Monday, August 17, 2009

Response to USA Today article

Note – today's blog post is specifically in response to Peter Earley’s opinion piece in USA Today.

Dear Mr. Earley, thank you for your extensive criticism from afar and for the notable publicity as well. Psycho Donuts launched an entirely new business concept in the middle of a great recession, and employs a staff of 10 people and growing. We are proud of the company we’ve built, and our constant lines out the door are a testament of community support.

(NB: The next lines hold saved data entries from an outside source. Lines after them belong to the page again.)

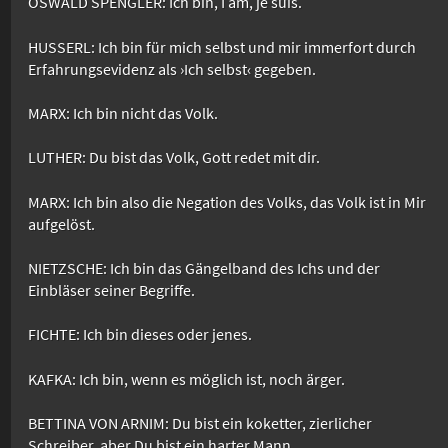
OSWALD SPENGLER: Ich bin, I am, je suis.
HUSSERL: Ich bin für mich selbst und mir immerfort durch
Erfahrungsevidenz als ›Ich selbst‹ gegeben.
MARX: Ich bin nicht das Volk.
LUTHER: Du bist das Volk, Gott redet mit dir.
MARX: Ich bin also die Negation des Volks, das Volk ist in Mir
aufgelöst.
NIETZSCHE: Ich bin das Gängelband des Ichs und der
Einbläser seiner Begriffe.
FICHTE: Ich bin dieses oder jenes.
KAFKA: Ich bin, wenn es möglich ist, noch ärger.
BETTINA VON ARNIM: Du bist ein koketter, zierlicher
Schreiber, aber Du bist ein harter Mann.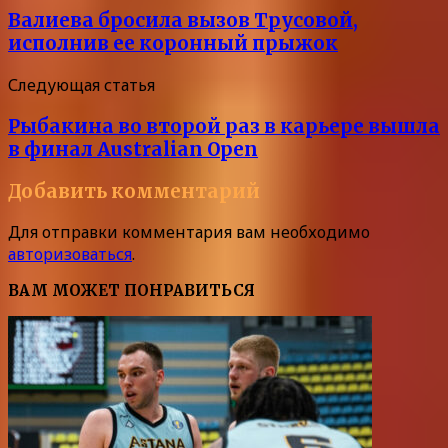
Валиева бросила вызов Трусовой,
исполнив ее коронный прыжок
Следующая статья
Рыбакина во второй раз в карьере вышла
в финал Australian Open
Добавить комментарий
Для отправки комментария вам необходимо
авторизоваться
.
ВАМ МОЖЕТ ПОНРАВИТЬСЯ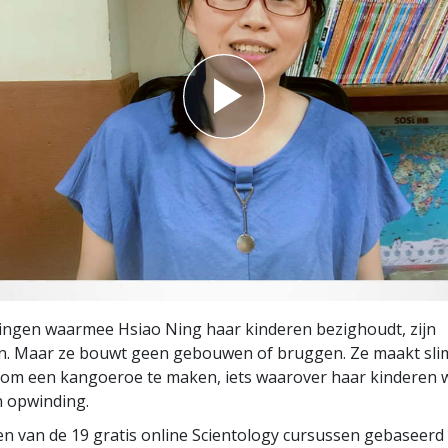
ingen waarmee Hsiao Ning haar kinderen bezighoudt, zijn
. Maar ze bouwt geen gebouwen of bruggen. Ze maakt sli
om een kangoeroe te maken, iets waarover haar kinderen wa
n opwinding.
en van de 19 gratis online Scientology cursussen gebaseerd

Our business is evolving rapidly. You overlooked quite a bit before condemning us. We announced several changes last week, live on Fox Business News, which are clearly reflected on our website. We have a number of mental health groups who are interested in working with us, rather than against. If you seek out the big picture, you’ll realize that there is actually a great opportunity which could emerge here. In this case, such opportunity comes only with an open mind and a sense of humor.

The term “Psycho” crossed the cultural divide and joined ranks with popular culture 49 years ago - with the advent of Alfred Hitchcock’s Psycho, (Paramount Pictures). The term Psycho is everywhere. Great America has a ride called Psycho Mouse.’s Home & Garden Department sells 478 items oriented around the term Psycho. Fox Network has a TV show called Mental. Mental! Have you seen some of the shows on the Comedy Channel? I can point out several that would rank highly on the stigma scale.

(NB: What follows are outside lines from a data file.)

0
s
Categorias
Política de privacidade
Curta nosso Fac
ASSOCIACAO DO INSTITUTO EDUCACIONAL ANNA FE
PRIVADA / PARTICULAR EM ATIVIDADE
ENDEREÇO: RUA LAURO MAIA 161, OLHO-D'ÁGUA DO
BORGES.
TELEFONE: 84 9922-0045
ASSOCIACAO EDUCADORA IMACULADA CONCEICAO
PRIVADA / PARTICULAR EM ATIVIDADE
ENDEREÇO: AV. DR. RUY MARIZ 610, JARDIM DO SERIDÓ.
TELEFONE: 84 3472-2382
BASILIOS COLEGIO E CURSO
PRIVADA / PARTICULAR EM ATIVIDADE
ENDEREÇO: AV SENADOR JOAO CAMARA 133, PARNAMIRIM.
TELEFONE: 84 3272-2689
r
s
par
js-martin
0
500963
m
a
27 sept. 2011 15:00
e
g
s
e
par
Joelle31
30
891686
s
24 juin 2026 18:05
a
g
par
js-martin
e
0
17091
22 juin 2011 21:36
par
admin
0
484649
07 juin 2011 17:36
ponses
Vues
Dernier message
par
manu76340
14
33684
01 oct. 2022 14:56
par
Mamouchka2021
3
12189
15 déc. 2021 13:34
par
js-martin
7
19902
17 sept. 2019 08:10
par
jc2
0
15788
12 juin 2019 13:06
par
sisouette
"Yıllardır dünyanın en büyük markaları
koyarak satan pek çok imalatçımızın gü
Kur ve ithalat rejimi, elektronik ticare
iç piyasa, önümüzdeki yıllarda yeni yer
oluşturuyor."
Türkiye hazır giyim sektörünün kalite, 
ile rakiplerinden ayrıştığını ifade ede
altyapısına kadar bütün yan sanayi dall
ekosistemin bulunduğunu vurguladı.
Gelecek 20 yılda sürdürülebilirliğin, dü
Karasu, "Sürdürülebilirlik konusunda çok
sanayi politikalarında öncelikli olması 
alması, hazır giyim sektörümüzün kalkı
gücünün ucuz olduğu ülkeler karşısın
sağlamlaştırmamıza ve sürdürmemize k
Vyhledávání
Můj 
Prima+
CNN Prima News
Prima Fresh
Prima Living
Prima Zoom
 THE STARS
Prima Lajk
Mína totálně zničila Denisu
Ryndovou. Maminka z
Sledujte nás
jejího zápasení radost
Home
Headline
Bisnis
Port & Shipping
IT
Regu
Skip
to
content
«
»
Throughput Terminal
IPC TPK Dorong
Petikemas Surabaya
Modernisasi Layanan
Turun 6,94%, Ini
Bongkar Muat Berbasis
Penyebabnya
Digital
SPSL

So why, Mr. Earley, would USA Today focus its attention on an independently owned, corner donut shop in Campbell California? Maybe we’re an easy target? It’s easier to point a finger at a small donut shop than – say - Fox Network, Comedy Channel, or Paramount.

Mr. Earley, the America I know is built on freedom of speech and expression. With the exception of Psycho Donuts, every other donut shop in America should be very pleasing to you personally. For this reason, I encourage you to buy your donuts there. That being said, what gives you the right to impose your own belief system on every American, and dictate where they should buy from across the country? If every group imposes its beliefs upon American culture, we’ll effectively create our own self-imposed cultural revolution here in the USA.

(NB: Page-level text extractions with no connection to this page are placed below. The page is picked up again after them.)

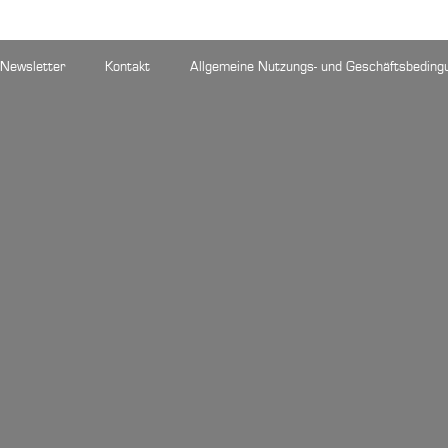
Newsletter
Kontakt
Allgemeine Nutzungs- und Geschäftsbeding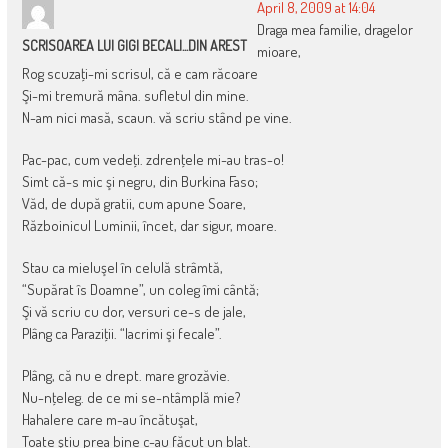
April 8, 2009 at 14:04
Draga mea familie, dragelor
SCRISOAREA LUI GIGI BECALI...DIN AREST
mioare,
Rog scuzaţi-mi scrisul, că e cam răcoare
Şi-mi tremură mâna. sufletul din mine.
N-am nici masă, scaun. vă scriu stând pe vine.
Pac-pac, cum vedeţi. zdrenţele mi-au tras-o!
Simt că-s mic şi negru, din Burkina Faso;
Văd, de după gratii, cum apune Soare,
Războinicul Luminii, încet, dar sigur, moare.
Stau ca mieluşel în celulă strâmtă,
“Supărat îs Doamne”, un coleg îmi cântă;
Şi vă scriu cu dor, versuri ce-s de jale,
Plâng ca Paraziţii. “lacrimi şi fecale”.
Plâng, că nu e drept. mare grozăvie.
Nu-nţeleg. de ce mi se-ntâmplă mie?
Hahalere care m-au încătuşat,
Toate ştiu prea bine c-au făcut un blat.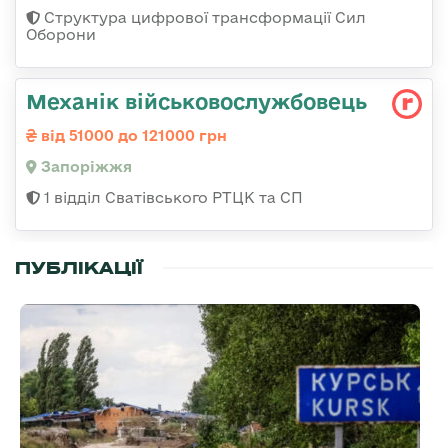
Структура цифрової трансформації Сил
Оборони
Механік військовослужбовець
від 51000 до 121000 грн
Запоріжжя
1 відділ Сватівського РТЦК та СП
ПУБЛІКАЦІЇ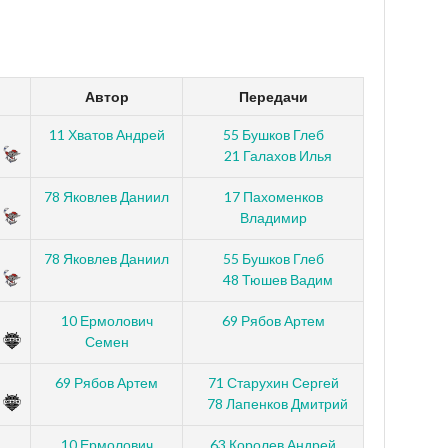
Автор
Передачи
11 Хватов Андрей
55 Бушков Глеб
21 Галахов Илья
78 Яковлев Даниил
17 Пахоменков
Владимир
78 Яковлев Даниил
55 Бушков Глеб
48 Тюшев Вадим
10 Ермолович
69 Рябов Артем
Семен
69 Рябов Артем
71 Старухин Сергей
78 Лапенков Дмитрий
10 Ермолович
63 Королев Андрей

We have received hundreds of letters and emails from people with every imaginable form of mental illness who stand firmly behind Psycho Donuts. Maybe the view of the mental health advocate is not always representative of those they seek to protect? Much has been said about stigma, and I believe that your perspective is perpetuating stigma, rather than eradicating it.

Everyone’s viewpoint is filtered by life experience. After the loss of a loved one, Halloween can seem offensive – and on this imaginative holiday, the offensiveness comes knocking at your door. Maybe we should cancel Halloween this October. Or would that be un-American?